Size göre 2020 yılının önemli edebiyat olayları nelerdi?
Nobel’i bir şairin alması beni en mutlu eden olaylardan biriydi. Hem dünya edebiyatında hem de Türk edebiyatında kadınlar uzun zamandır yaptıkları iyi işlerin meyvelerini toplamaya ve edebiyat kamusundaki erkek egemen anlayışı yıkmaya başladılar. Üstelik bunu kimilerinin iddia ettiği gibi pozitif ayrımcılıkla değil başarılı eserler koydukları için, bileklerinin hakkıyla yaptılar. Bunu da hayli önemli buluyorum.
Edebiyat ortamımıza baktığınızda ne gibi sorunlar, eksiklikler ve sıkıntılar görüyorsunuz?
Müthiş bir boşboğazlık var. Türkiye ortaya koydukları eserlerle değil, söyledikleriyle gündemde kalmaya heves eden tiplerle dolu. Onun dışında uluslararası düzeyde temsil sıkıntısı yaşıyor edebiyatımız. Bizde buna yönelik çalışmalar çok az. Yayınevlerinin buna önem vermesi gerekiyor. Bir de yayınevi fetişinin bu denli yüksek olması çok can sıkıcı. Dağıtım ağı ve reklam verme olanağı güçlü olan yayınevleri dışında kimse kitap basmıyor gibi bir algı oluştu. Burada kabahat sadece yayınevlerinin değil tabii. Biz yazar yetiştirebilen ama okur yetiştiremeyen bir ülkeyiz. Araştıran, kovalayan, didikleyen bir okur yok. Armut piş ağzıma düş mantığıyla yöneliyor okur kitaba.
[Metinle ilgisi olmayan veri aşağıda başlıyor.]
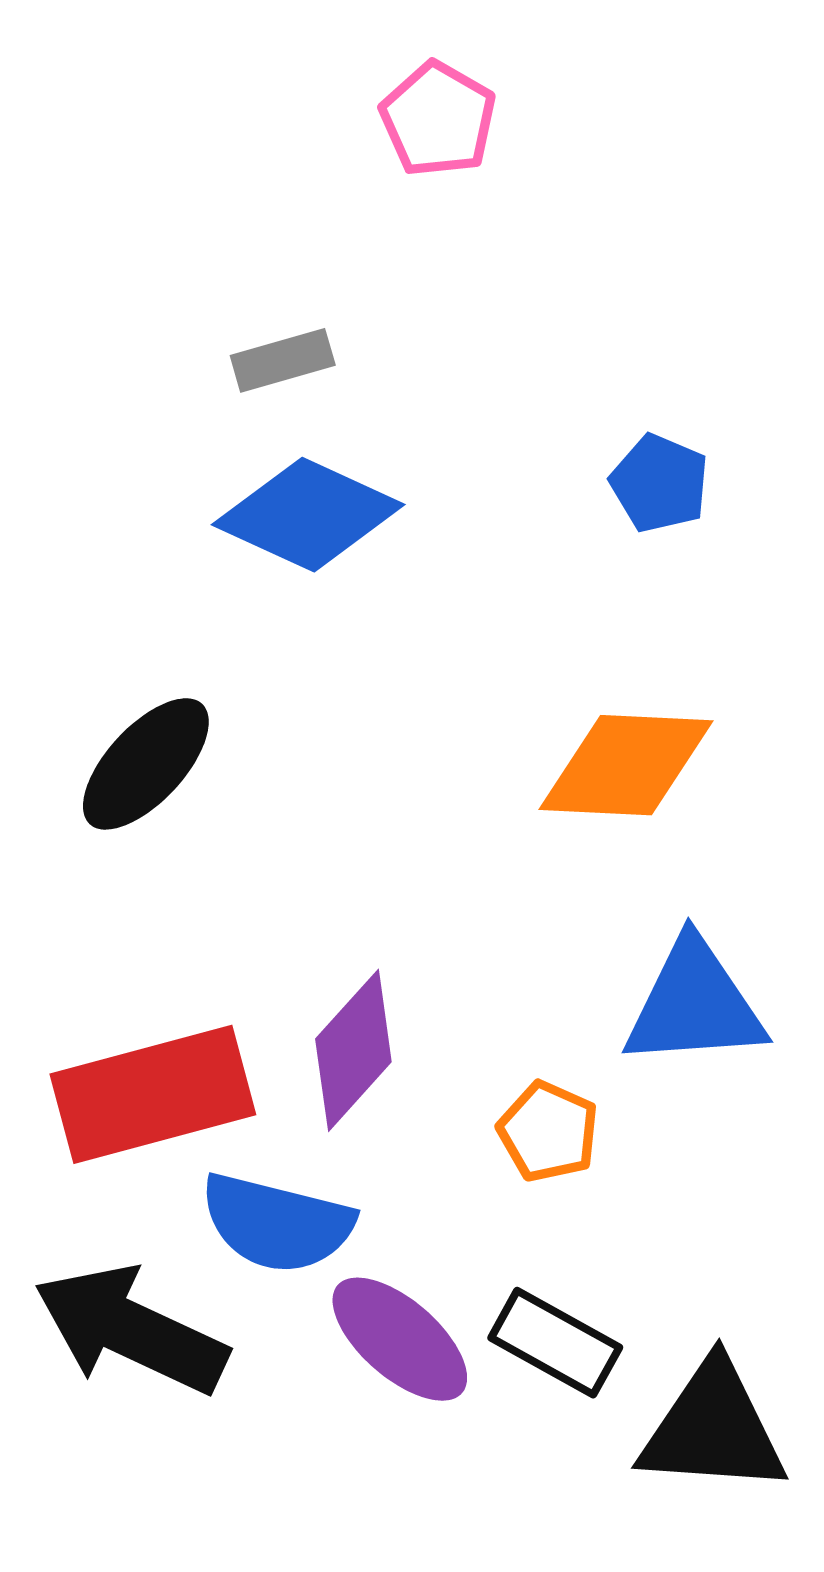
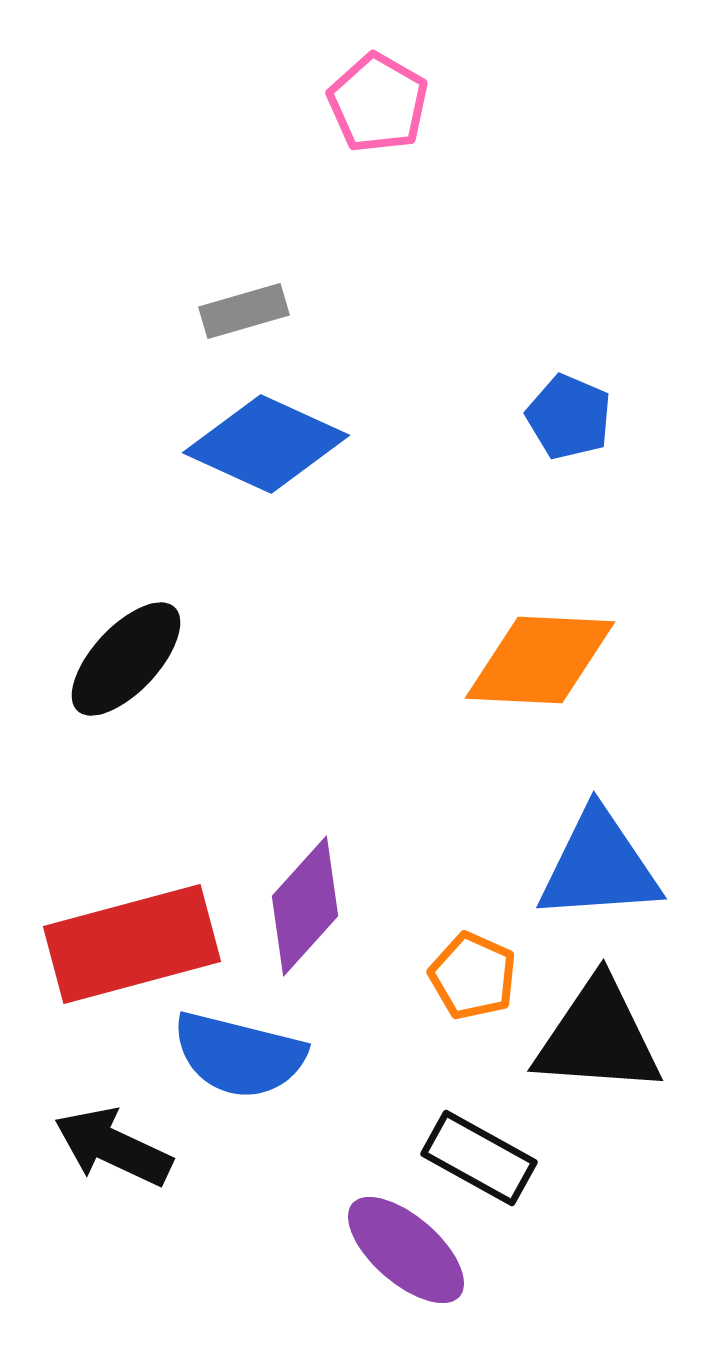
black arrow: (131, 1330) -> (113, 1147), size x0.7
purple ellipse: (400, 1339) -> (406, 1250), moved
black triangle: (713, 1428) -> (598, 1037), moved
Butik diye tabir edilen yayınevleri taşıyor yeni yazar kazandırma yükünü. Bunu maddi imkânları yeterli değilken yapıyorlar üstelik. Rekabet eşitsizliği var ayrıca. Biliyoruz ki bazı yayınevleri baskı görmeyen kitaplarını baskı görmüş gibi gösterip okurun algısıyla oynuyor. Bunun denetlenebilir olması gerekiyor diye düşünüyorum. Yani bir kitaba kaç bandrol alınmış, matbaa o kitabı kaç basmış, söz konusu kitap sahiden o baskıları görmüş mü bilmeliyiz. Bunu en azından yayıncılar bilmeli ki haksız rekabete engel olmak için bir şey yapabilsinler. Son olarak şiir basmalı yayınevleri. Özellikle şu kitapları baskı üstüne baskı yapanlar. Satmıyor bahanesi güdük bir bahane artık. Yayıncılığın ticari boyutu dışında bir de kültür boyutu var. Onu görmezden geleceklerse kitap değil domates satsınlar.
Sorular için teşekkürler.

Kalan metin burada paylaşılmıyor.